##### Information given

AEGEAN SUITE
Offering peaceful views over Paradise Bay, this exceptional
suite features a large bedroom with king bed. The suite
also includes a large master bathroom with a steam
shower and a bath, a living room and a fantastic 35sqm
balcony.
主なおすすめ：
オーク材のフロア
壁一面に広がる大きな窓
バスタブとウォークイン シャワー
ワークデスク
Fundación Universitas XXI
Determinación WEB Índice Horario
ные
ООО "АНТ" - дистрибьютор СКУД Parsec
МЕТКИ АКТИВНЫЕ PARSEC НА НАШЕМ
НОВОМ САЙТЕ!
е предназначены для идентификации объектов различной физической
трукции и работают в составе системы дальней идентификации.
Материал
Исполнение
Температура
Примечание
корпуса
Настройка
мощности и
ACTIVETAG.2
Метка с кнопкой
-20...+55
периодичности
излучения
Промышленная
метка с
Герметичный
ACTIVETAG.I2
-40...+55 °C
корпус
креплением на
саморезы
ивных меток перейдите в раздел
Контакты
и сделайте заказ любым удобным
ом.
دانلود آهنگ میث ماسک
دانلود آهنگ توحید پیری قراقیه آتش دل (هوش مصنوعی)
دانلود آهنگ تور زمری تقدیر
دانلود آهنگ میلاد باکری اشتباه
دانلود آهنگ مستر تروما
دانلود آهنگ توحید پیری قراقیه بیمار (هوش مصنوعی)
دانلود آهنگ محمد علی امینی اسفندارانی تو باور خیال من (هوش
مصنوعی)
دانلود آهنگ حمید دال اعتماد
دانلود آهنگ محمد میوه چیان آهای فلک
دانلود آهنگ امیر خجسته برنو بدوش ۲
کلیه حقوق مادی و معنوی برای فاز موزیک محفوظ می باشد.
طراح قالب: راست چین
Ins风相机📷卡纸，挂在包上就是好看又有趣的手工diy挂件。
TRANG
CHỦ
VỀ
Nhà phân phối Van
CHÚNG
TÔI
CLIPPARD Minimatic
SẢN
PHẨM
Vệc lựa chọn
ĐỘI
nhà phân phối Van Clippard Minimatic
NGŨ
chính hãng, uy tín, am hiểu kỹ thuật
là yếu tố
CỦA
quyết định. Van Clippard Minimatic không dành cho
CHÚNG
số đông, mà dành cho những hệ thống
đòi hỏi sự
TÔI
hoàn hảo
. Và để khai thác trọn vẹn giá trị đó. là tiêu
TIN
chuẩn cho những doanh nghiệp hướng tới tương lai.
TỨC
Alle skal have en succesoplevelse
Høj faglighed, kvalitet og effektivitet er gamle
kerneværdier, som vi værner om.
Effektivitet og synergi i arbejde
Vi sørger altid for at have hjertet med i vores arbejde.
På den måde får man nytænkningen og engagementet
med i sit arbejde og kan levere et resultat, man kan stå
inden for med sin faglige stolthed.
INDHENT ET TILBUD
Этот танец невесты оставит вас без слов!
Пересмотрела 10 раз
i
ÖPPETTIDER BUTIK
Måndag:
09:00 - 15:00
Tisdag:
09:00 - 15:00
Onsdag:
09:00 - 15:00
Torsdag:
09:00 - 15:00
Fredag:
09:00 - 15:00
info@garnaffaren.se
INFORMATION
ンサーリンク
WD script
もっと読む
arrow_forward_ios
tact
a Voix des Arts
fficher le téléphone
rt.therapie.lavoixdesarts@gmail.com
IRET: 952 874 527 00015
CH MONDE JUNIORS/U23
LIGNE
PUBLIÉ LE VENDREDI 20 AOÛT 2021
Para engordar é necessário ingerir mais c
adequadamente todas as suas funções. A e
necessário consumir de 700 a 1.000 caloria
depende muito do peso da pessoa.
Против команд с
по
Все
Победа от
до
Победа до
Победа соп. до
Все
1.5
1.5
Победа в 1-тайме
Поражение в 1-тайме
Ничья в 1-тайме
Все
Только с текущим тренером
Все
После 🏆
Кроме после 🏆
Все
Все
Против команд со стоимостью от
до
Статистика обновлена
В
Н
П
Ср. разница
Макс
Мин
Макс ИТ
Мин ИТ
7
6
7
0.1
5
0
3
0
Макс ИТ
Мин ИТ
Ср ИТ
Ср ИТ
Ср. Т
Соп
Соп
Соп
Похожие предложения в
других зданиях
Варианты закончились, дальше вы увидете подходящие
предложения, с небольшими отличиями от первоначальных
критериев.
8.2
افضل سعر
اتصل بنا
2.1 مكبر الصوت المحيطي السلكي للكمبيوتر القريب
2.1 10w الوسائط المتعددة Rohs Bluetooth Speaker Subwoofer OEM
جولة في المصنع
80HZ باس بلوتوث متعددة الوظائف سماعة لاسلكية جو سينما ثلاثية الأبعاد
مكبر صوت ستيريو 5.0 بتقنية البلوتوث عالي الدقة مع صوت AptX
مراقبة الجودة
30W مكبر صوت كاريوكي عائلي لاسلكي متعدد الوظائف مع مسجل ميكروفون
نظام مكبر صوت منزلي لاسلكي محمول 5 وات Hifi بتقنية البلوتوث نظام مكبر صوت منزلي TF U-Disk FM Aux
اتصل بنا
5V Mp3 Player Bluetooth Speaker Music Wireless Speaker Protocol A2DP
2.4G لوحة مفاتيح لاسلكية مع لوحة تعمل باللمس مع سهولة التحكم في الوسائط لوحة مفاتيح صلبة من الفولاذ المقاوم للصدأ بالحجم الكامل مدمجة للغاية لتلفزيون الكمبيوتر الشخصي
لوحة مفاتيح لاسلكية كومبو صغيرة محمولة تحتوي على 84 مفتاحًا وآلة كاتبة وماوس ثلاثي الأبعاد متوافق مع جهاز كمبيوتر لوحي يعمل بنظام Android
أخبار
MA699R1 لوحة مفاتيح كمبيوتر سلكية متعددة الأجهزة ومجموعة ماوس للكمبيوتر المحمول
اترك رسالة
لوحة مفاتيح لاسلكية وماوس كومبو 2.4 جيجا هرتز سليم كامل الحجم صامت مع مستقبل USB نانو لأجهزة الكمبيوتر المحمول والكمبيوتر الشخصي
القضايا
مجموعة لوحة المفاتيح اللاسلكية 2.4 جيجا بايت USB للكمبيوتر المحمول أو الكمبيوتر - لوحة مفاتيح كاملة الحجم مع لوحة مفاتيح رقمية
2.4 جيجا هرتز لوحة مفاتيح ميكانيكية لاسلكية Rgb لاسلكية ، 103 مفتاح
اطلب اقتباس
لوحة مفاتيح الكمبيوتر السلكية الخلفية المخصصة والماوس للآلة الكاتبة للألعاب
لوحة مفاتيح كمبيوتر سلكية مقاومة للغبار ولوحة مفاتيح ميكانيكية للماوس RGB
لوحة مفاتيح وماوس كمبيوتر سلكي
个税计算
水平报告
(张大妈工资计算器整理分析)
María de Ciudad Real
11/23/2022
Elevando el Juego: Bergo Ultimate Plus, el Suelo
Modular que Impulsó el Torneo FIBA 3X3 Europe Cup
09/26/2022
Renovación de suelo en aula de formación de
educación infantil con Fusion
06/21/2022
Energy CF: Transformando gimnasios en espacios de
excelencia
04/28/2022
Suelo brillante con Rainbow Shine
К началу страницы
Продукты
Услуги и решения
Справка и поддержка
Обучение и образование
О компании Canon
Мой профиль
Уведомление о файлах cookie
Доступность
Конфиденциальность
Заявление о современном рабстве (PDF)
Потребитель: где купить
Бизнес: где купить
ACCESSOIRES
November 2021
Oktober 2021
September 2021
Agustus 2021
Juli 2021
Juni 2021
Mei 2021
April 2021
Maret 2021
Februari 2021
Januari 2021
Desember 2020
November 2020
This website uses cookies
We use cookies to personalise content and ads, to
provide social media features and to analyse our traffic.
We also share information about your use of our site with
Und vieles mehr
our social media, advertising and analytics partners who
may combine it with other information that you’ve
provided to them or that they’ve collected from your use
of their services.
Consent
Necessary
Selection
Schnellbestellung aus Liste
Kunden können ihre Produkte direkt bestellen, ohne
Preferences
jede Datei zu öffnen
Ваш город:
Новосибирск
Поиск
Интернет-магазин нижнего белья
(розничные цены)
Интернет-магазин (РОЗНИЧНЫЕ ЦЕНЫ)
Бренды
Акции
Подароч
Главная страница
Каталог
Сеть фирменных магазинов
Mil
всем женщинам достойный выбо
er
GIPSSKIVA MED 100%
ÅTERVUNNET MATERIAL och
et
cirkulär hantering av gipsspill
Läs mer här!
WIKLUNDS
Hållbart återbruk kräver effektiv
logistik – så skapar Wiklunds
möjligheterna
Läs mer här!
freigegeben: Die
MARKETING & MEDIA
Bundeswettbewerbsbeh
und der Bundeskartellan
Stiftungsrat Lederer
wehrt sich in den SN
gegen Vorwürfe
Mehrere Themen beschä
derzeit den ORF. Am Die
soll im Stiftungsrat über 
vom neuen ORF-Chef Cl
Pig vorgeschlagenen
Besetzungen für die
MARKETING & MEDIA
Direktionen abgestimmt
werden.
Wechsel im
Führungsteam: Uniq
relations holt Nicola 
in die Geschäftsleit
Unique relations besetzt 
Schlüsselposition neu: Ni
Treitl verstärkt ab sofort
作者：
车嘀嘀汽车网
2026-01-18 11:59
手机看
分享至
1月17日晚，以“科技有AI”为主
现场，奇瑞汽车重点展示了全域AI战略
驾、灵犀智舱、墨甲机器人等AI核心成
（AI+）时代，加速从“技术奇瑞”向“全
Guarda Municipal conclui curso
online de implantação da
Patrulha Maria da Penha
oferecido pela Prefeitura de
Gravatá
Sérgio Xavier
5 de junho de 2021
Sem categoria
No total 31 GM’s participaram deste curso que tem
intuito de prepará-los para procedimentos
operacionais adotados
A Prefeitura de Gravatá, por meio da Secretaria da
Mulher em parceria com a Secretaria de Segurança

##########

[What to work on]
Report, as a bare number, how many lines above contain the string "with".

[Result]
4